If we grant employee share options and other share-based compensation in the future, our net profit could be adversely affected.
In 2017, our PRC subsidiary Atour Shanghai adopted the 2017 Share Incentive Plan, or the 2017 PRC Plan. In 2021, we adopted the Public Company Share Incentive Plan, or the Public Company Plan, at the Cayman Islands’ level in preparation for this offering, to replace the 2017 PRC Plan. The purpose of the Public Company Plan is to recognize and reward participants for their contribution to our company, to attract suitable personnel and to provide incentives to them to remain with and further contribute to us. See “Management — Public Company Plan.”
Under the Public Company Plan, the maximum aggregate number of Class A ordinary shares we are authorized to issue pursuant to equity awards granted thereunder, subject to certain adjustments pursuant to the terms thereof, is 51,029,546 Class A ordinary shares, which have been reserved for issuance pursuant to the Public Company Plan accordingly.

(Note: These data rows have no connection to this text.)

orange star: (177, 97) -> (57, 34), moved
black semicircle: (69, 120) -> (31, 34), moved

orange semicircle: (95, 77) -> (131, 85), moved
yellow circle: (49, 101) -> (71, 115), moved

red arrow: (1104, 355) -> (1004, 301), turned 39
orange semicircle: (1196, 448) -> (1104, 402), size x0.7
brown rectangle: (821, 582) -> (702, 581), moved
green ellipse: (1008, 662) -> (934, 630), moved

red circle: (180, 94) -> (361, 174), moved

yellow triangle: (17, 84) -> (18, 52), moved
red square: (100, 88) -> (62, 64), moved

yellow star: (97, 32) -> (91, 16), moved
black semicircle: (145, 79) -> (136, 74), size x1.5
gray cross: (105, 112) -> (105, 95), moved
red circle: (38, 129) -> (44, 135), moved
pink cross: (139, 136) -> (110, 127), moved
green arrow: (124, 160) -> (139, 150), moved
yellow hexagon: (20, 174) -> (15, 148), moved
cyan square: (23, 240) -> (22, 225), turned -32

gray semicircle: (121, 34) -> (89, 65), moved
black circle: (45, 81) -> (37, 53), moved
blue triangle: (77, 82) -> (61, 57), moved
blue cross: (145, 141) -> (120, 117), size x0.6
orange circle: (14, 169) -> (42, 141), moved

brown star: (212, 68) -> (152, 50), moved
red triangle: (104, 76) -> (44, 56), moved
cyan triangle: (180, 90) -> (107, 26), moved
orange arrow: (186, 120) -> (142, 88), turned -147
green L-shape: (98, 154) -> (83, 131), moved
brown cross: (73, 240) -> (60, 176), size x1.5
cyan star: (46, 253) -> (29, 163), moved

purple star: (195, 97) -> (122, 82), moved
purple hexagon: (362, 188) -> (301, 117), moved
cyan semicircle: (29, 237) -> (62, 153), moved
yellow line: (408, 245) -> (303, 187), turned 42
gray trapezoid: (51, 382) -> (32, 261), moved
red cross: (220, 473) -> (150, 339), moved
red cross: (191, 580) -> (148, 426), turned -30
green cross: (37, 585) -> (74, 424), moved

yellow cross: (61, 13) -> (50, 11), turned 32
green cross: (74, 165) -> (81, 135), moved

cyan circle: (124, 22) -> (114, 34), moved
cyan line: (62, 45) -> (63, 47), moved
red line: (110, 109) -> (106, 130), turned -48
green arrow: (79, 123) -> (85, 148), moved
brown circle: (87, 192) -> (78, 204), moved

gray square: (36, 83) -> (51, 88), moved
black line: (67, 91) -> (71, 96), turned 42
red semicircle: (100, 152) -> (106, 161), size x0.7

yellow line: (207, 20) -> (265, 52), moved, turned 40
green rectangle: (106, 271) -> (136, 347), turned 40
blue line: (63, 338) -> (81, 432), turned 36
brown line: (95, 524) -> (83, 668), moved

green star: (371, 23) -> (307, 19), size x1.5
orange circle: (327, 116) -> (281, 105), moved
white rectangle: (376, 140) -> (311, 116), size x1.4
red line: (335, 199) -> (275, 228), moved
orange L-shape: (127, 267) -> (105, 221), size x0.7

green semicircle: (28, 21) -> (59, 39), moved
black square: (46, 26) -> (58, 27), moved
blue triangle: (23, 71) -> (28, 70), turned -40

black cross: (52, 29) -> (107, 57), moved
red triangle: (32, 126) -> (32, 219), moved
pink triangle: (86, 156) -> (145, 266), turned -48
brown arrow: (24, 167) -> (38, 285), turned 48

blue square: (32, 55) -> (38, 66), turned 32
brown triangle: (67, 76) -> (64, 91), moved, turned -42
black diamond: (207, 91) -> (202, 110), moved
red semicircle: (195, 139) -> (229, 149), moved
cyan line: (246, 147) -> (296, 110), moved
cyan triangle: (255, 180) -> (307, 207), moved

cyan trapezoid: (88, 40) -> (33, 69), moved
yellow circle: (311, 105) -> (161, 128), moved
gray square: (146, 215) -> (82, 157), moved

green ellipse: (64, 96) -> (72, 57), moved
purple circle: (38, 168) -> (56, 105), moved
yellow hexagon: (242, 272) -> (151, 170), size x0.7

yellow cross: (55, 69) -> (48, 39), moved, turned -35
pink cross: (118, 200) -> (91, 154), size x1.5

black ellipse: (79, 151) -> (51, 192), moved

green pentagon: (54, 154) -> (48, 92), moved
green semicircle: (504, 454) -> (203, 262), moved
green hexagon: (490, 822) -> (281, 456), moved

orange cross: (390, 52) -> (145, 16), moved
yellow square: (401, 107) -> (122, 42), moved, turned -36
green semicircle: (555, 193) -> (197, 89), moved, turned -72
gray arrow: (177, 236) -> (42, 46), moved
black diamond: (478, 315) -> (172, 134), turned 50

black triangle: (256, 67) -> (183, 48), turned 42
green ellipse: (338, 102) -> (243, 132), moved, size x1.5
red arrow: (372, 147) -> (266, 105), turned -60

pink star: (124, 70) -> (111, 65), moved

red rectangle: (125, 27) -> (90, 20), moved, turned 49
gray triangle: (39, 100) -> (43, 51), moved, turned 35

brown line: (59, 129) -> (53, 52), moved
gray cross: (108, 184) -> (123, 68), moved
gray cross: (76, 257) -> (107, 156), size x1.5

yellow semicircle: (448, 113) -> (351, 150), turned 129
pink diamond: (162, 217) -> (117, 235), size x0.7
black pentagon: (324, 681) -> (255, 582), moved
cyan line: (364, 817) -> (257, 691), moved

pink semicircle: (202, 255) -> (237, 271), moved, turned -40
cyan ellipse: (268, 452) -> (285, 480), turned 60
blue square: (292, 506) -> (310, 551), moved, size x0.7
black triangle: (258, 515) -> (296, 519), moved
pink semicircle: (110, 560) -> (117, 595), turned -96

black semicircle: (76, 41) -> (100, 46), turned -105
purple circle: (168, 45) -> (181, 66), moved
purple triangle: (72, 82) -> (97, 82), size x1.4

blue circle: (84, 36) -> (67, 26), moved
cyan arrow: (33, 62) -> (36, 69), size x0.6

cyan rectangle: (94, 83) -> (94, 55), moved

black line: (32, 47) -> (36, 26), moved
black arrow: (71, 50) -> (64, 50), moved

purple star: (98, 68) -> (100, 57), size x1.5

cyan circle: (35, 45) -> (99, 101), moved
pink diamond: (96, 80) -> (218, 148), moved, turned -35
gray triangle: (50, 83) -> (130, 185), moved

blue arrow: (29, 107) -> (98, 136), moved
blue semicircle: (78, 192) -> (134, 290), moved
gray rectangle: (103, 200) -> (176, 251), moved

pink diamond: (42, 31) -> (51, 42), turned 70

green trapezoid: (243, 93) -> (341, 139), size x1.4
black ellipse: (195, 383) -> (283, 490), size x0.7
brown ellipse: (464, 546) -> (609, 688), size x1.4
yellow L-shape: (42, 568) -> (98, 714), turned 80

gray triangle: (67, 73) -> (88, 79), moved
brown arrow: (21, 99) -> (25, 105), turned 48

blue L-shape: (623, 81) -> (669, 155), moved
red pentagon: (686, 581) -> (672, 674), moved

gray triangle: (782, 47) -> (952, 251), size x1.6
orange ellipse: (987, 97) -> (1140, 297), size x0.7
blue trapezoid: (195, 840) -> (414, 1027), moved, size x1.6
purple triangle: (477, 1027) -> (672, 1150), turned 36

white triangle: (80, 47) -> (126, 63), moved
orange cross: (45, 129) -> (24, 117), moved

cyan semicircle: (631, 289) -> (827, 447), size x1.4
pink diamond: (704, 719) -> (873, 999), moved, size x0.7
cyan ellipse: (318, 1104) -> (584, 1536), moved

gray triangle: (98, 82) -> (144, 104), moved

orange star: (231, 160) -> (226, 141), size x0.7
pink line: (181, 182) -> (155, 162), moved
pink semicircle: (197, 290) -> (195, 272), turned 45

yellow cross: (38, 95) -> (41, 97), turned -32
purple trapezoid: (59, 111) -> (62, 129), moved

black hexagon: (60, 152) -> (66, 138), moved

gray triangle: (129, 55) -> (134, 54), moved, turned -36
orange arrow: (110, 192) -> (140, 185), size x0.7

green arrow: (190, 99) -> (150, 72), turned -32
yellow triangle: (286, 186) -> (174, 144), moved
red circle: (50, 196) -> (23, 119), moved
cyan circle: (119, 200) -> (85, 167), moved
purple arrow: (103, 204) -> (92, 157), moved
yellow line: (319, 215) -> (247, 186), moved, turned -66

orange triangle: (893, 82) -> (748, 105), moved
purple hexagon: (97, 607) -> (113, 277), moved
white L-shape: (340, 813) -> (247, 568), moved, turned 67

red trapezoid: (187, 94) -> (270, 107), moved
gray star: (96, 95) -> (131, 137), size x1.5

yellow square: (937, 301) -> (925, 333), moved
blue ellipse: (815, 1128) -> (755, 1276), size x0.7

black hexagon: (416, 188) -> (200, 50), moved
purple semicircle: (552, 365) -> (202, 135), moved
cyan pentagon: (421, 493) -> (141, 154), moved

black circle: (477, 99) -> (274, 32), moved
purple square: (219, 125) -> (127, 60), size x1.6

The awards representing 14,196,882 Class A ordinary shares previously granted to participants under the 2017 PRC Plan have been fully replaced by the awards issued under the Public Company Plan prior to the completion of this offering. As of the completion of this offering, a total of 17,868,628 share options corresponding to 17,868,628 underlying Class A ordinary shares have been granted to the participants under the Public Company Plan, including 14,196,882 share options granted or will be granted to participants under the 2017 PRC Plan in exchange for cancellation of their outstanding awards previously granted under the 2017 PRC Plan.
Pursuant to the vesting conditions of 15,142,878 share options granted under the Public Company Plan, we would have recognized share-based compensation expenses of RMB67.5 million (US$10.5 million) for those awards as of June 30, 2021, assuming this offering had been completed on such date. As a result, we expect to, upon the completion of this offering, record a material amount of share-based compensation expenses for those awards for which the vesting conditions have been satisfied as of such date.